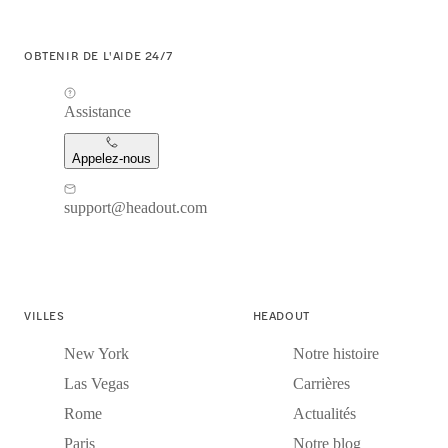
OBTENIR DE L'AIDE 24/7
Assistance
Appelez-nous
support@headout.com
VILLES
HEADOUT
New York
Notre histoire
Las Vegas
Carrières
Rome
Actualités
Paris
Notre blog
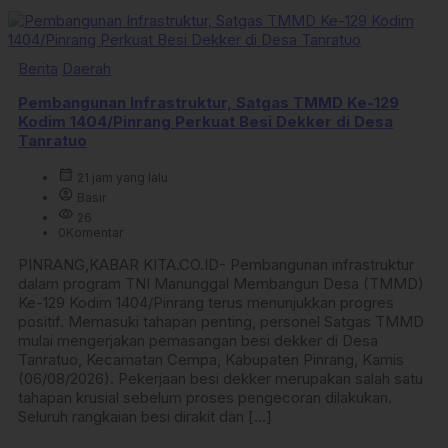
Berita
Daerah
Pembangunan Infrastruktur, Satgas TMMD Ke-129
Kodim 1404/Pinrang Perkuat Besi Dekker di Desa
Tanratuo
calendar_month
21 jam yang lalu
account_circle
Basir
visibility
26
0
Komentar
PINRANG,KABAR KITA.CO.ID- Pembangunan infrastruktur
dalam program TNI Manunggal Membangun Desa (TMMD)
Ke-129 Kodim 1404/Pinrang terus menunjukkan progres
positif. Memasuki tahapan penting, personel Satgas TMMD
mulai mengerjakan pemasangan besi dekker di Desa
Tanratuo, Kecamatan Cempa, Kabupaten Pinrang, Kamis
(06/08/2026). Pekerjaan besi dekker merupakan salah satu
tahapan krusial sebelum proses pengecoran dilakukan.
Seluruh rangkaian besi dirakit dan […]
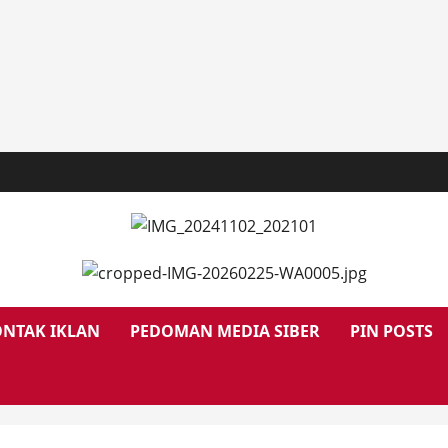
NTAK IKLAN
PEDOMAN MEDIA SIBER
PIN POSTS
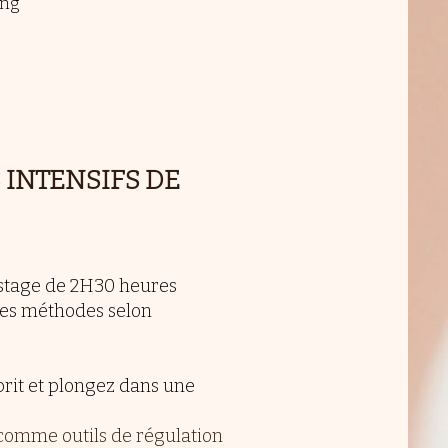
ing
 INTENSIFS DE
 stage de 2H30 heures
tres méthodes selon
sprit et plongez dans une
 comme outils de régulation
+===+
*WORK TO BE COMPLETED*: Gather each line from the listing above that holds "tahapan".

*SOLUTION FOR THIS TASK*:
positif. Memasuki tahapan penting, personel Satgas TMMD
tahapan krusial sebelum proses pengecoran dilakukan.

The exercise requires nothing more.